Yes, gender is more like a field of negotiated experience, about the way óne comes across as more or less masculine/womanly/brash/commanding/soft-spoken/ strident/silly etc - and the kind of relations you get involved in, and how they look - than just the fixed fact of being physically male or female. That latter one is immutable for 99.9% of people unless you actually go through a physical sex-change, which wasn't possible until fifty years ago.
In a book about Martha Stewart a few years ago - I think it appeared shortly before she was sentenced to jail, sorry I don't recall the name of the author - a recurrent theme in the picture of her was that behind the scenes, she had been rough, brash, too greedy (competitive and hard-fisted - virtues in a male CEO) and apparently also had Dominated her husband - figuratively speaking: she had forced him to give up some of his opportunities in business and serve her business empire. At the same time, Ms Stewart's status as a house stuff & cooking priestess in America rests solidly on her feminine image, doesn't it?

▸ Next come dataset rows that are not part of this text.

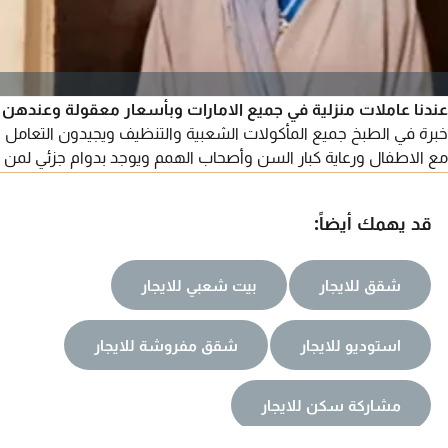
عندنا عاملات منزلية في جميع الامارات وبأسعار معقولة وعندهن
خبرة في الطبخ جميع المأكولات الشعبية والتنظيف ويجيدون التعامل
مع الاطفال ورعاية كبار السن وأصحاب الهمم ويوجد بدوام جزئي لمن
يريد. التواصل للجادين فقط
قد يهمك أيضاً:
شقق للايجار
بيت شعبي للايجار
استوديو للايجار
شقق مفروشة للايجار
مشاركة سكن للايجار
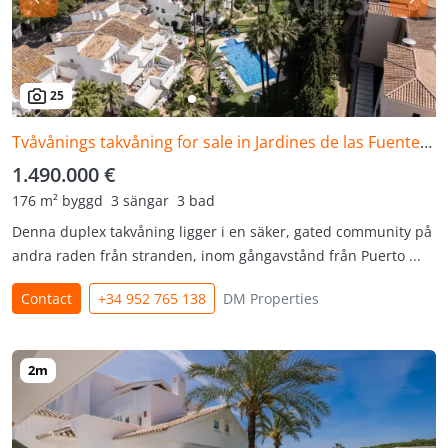
25
Tvåvånings takvåning for sale in Jardines de las Fuentes, Marbella - Puerto Banus
1.490.000 €
176 m² byggd
3 sängar
3 bad
Denna duplex takvåning ligger i en säker, gated community på
andra raden från stranden, inom gångavstånd från Puerto ...
Contact
+34 952 765 138
DM Properties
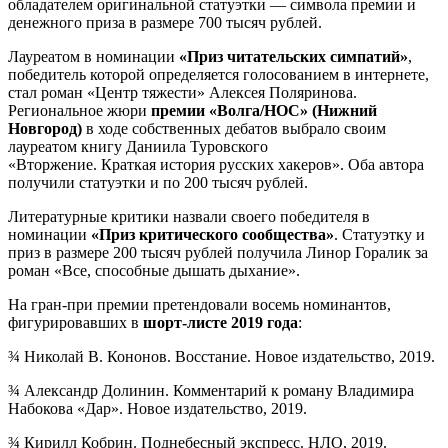
обладателем оригинальной статуэтки — символа премии и
денежного приза в размере 700 тысяч рублей.
Лауреатом в номинации
«Приз читательских симпатий»
,
победитель которой определяется голосованием в интернете,
стал роман «Центр тяжести» Алексея Поляринова.
Региональное жюри
премии «Волга/НОС» (Нижний
Новгород)
в ходе собственных дебатов выбрало своим
лауреатом книгу Даниила Туровского
«Вторжение. Краткая история русских хакеров». Оба автора
получили статуэтки и по 200 тысяч рублей.
Литературные критики назвали своего победителя в
номинации
«Приз критического сообщества»
. Статуэтку и
приз в размере 200 тысяч рублей получила Линор Горалик за
роман «Все, способные дышать дыхание».
На гран-при премии претендовали восемь номинантов,
фигурировавших в
шорт-листе 2019 года
:
¾ Николай В. Кононов. Восстание. Новое издательство, 2019.
¾ Александр Долинин. Комментарий к роману Владимира
Набокова «Дар». Новое издательство, 2019.
¾ Кирилл Кобрин. Поднебесный экспресс. НЛО, 2019.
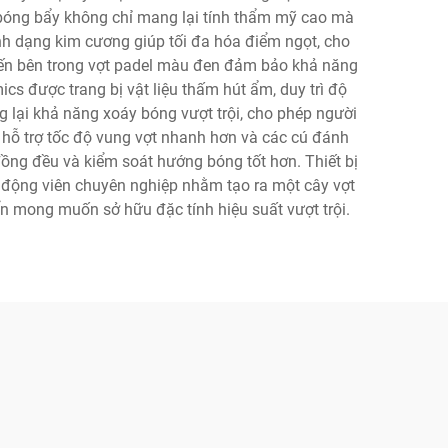
n bóng bẩy không chỉ mang lại tính thẩm mỹ cao mà
nh dạng kim cương giúp tối đa hóa điểm ngọt, cho
 tiến bên trong vợt padel màu đen đảm bảo khả năng
cs được trang bị vật liệu thấm hút ẩm, duy trì độ
 lại khả năng xoáy bóng vượt trội, cho phép người
, hỗ trợ tốc độ vung vợt nhanh hơn và các cú đánh
ng đều và kiểm soát hướng bóng tốt hơn. Thiết bị
ận động viên chuyên nghiệp nhằm tạo ra một cây vợt
ển mong muốn sở hữu đặc tính hiệu suất vượt trội.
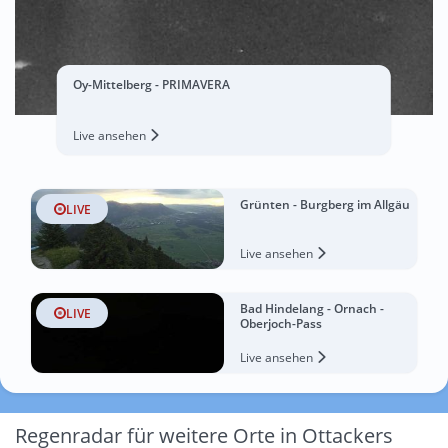
Oy-Mittelberg - PRIMAVERA
Live ansehen
Grünten - Burgberg im Allgäu
LIVE
Live ansehen
Bad Hindelang - Ornach -
LIVE
Oberjoch-Pass
Live ansehen
Regenradar für weitere Orte in Ottackers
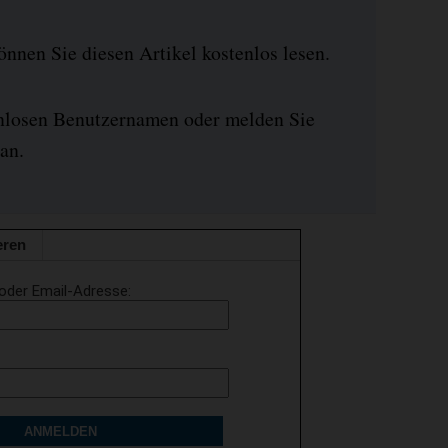
nen Sie diesen Artikel kostenlos lesen.
enlosen Benutzernamen oder melden Sie
an.
eren
oder Email-Adresse
ANMELDEN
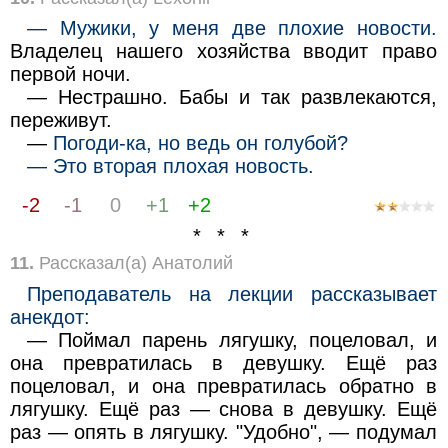
— Мужики, у меня две плохие новости.
Владелец нашего хозяйства вводит право
первой ночи.
— Нестрашно. Бабы и так развлекаются,
переживут.
—
Погоди-ка, но ведь он голубой?
— Это вторая плохая новость.
-2
-1
0
+1
+2
* * *
11.
Рассказал(а) Анатолий
Преподаватель на лекции рассказывает
анекдот:
— Поймал парень лягушку, поцеловал, и
она превратилась в девушку. Ещё раз
поцеловал, и она превратилась обратно в
лягушку. Ещё раз — снова в девушку. Ещё
раз — опять в лягушку. "Удобно", — подумал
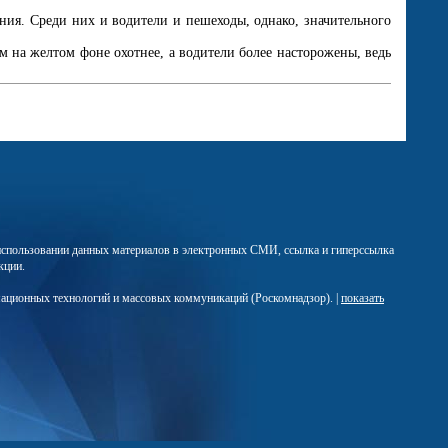
ния. Среди них и водители и пешеходы, однако, значительного
 на желтом фоне охотнее, а водители более насторожены, ведь
м использовании данных материалов в электронных СМИ, ссылка и гиперссылка
кции.
мационных технологий и массовых коммуникаций (Роскомнадзор). |
показать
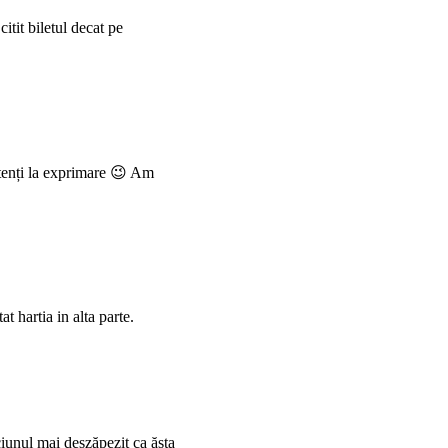
citit biletul decat pe
e atenți la exprimare 😉 Am
t hartia in alta parte.
ciunul mai deszăpezit ca ăsta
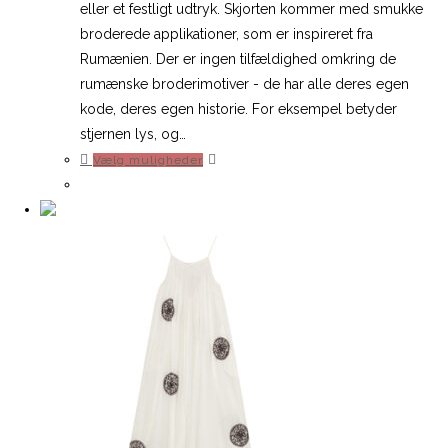
1.200,00 kr..
840,00 kr..
eller et festligt udtryk. Skjorten kommer med smukke
broderede applikationer, som er inspireret fra
Rumænien. Der er ingen tilfældighed omkring de
rumænske broderimotiver - de har alle deres egen
kode, deres egen historie. For eksempel betyder
stjernen lys, og…
Dette
Vælg muligheder
vare
har
flere
varianter.
Mulighederne
kan
vælges
på
varesiden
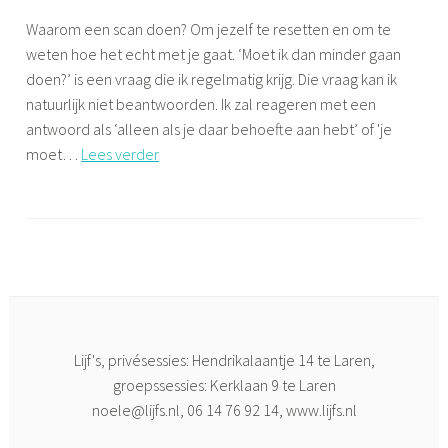
i
,
,
Waarom een scan doen? Om jezelf te resetten en om te
j
H
YOGA
weten hoe het echt met je gaat. ‘Moet ik dan minder gaan
f
i
doen?’ is een vraag die ik regelmatig krijg. Die vraag kan ik
s
l
natuurlijk niet beantwoorden. Ik zal reageren met een
v
antwoord als ‘alleen als je daar behoefte aan hebt’ of 'je
e
3-
moet…
Lees verder
r
minutenscan
s
G
u
e
m
t
,
a
L
g
a
g
r
e
Lijf's, privésessies: Hendrikalaantje 14 te Laren,
e
d
groepssessies: Kerklaan 9 te Laren
n
C
noele@lijfs.nl
, 06 14 76 92 14, www.lijfs.nl
,
r
N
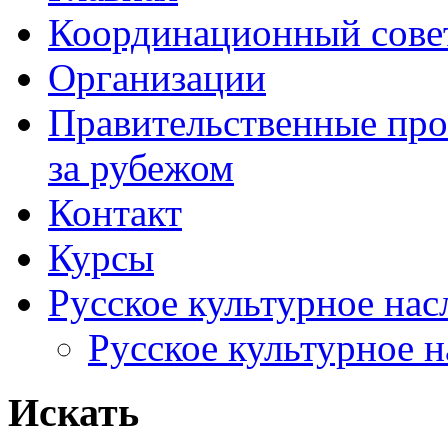
Координационный сове
Организации
Правительственные про
за рубежом
Контакт
Курсы
Русское культурное нас
Русское культурное 
Искать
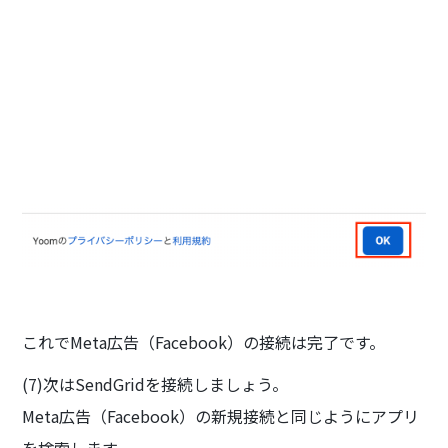
これでMeta広告（Facebook）の接続は完了です。
(7)次はSendGridを接続しましょう。
Meta広告（Facebook）の新規接続と同じようにアプリ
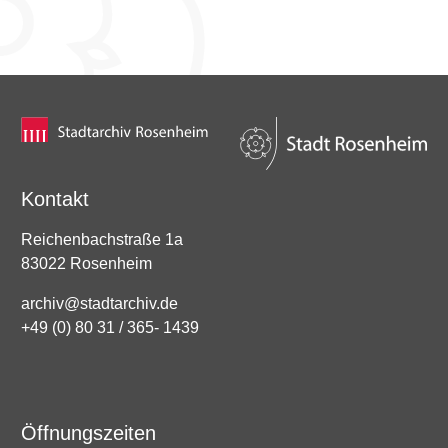
Kontakt
Reichenbachstraße 1a
83022 Rosenheim
archiv@stadtarchiv.de
+49 (0) 80 31 / 365- 1439
Öffnungszeiten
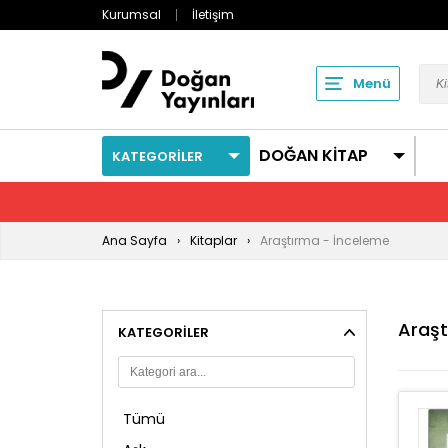
Kurumsal
İletişim
Menü
DOĞAN KİTAP
KATEGORİLER
Ana Sayfa
Kitaplar
Araştırma - İnceleme
Araşt
KATEGORILER
Tümü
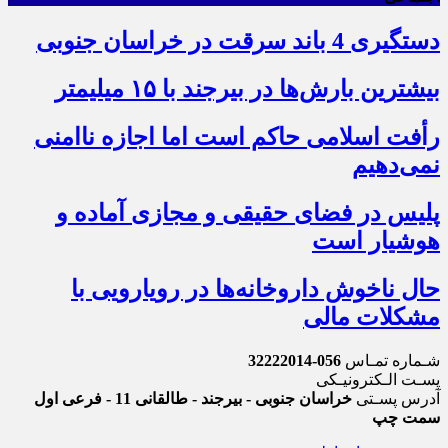
دستگیری 4 باند سرقت در خراسان جنوبی
بیشترین بارش‌ها در بیرجند با ۱۵ میلیمتر
رأفت اسلامی حاکم است اما اجازه ناامنی
نمی‌دهیم
پلیس در فضای حقیقی و مجازی آماده و
هوشیار است
حال ناخوش داروخانه‌ها در رویارویی با
مشکلات مالی
شـماره تمـاس
056-32222014
پسـت الـکترونیـکی
آدرس پسـتی
خراسان جنوبی - بیرجند - طالقانی 11 - فرعی اول
سمت چپ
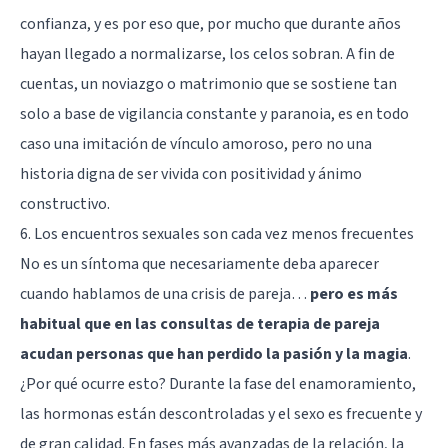
confianza, y es por eso que, por mucho que durante años
hayan llegado a normalizarse,
los celos sobran
. A fin de
cuentas, un noviazgo o matrimonio que se sostiene tan
solo a base de vigilancia constante y paranoia, es en todo
caso una imitación de vínculo amoroso, pero no una
historia digna de ser vivida con positividad y ánimo
constructivo.
6. Los encuentros sexuales son cada vez menos frecuentes
No es un síntoma que necesariamente deba aparecer
cuando hablamos de una crisis de pareja…
pero es más
habitual que en las consultas de terapia de pareja
acudan personas que han perdido la pasión y la magia
.
¿Por qué ocurre esto? Durante la fase del enamoramiento,
las hormonas están descontroladas y el sexo es frecuente y
de gran calidad. En fases más avanzadas de la relación, la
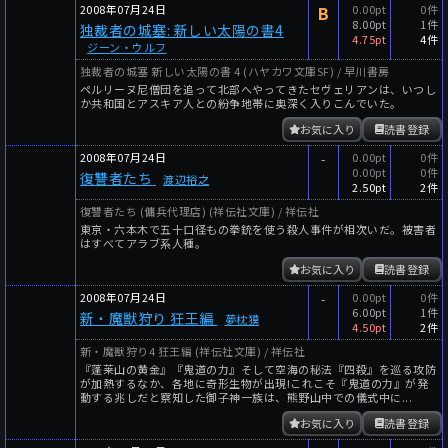
2008年07月24日
B
0.00pt
0件
8.00pt
1件
独裁者の城塞: 新しい太陽の書4
4.75pt
4件
ジーン・ウルフ
独裁者の城塞 新しい太陽の書 4 (ハヤカワ文庫SF) / 早川書房
ペルリーヌ尼僧団を追って北部へやってきたセヴェリアンは、いつし
か共和国とアスキア人との紛争地帯に奥深く入りこんでいた。
お気に入り
読書登録
2008年07月24日
-
0.00pt
0件
0.00pt
0件
復讐者たち
渡辺裕之
2.50pt
2件
復讐者たち (傭兵代理店) (祥伝社文庫) / 祥伝社
東京・六本木で五十口径もの拳銃を使う殺人事件が相次いだ。被害者
はすべてアラブ系人種。
お気に入り
読書登録
2008年07月24日
-
0.00pt
0件
6.00pt
1件
新・魔獣狩り 狂王編
夢枕獏
4.50pt
2件
新・魔獣狩り4 狂王編 (祥伝社文庫) / 祥伝社
『蓬莱山の黄金』『鬼道の力』そして空海の秘法『四殺』を巡る攻防
が加熱するなか、各地に奇形生物が出現!これこそ『鬼道の力』が発
動する兆しだと察知した御子神一族は、熊野山中での儀式中に...
お気に入り
読書登録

Though the writer didn't come out and say gender was the issue, he clearly felt she was being "unwomanly", and the quarrel was with her having been 'no real woman' rather than with being a tomboy or doing what it takes to get rich, and this was a grave sin. The same thing recurs with Hillary Clinton or female soccer players (often accused of being lesbians) - they are seen as "not real women" or it's flatly stated "lesbians are girls who were ugly, had hairy armpits and didn't learn how to please a man, so they didn't get enough cock in their teens - in frustration they turned to other loser girls". That last one is a view I think is perfectly dumbass.
Madonna's impending divorce also has lots of gender implications - she was always a far bigger success than Guy Ritchie, and she's been both playing on, subverting and submitting to the limitations of her woman-ness. I don't think she's being very subtle, but the pushing of gender boundaries is a constant part of her shows and her public personality.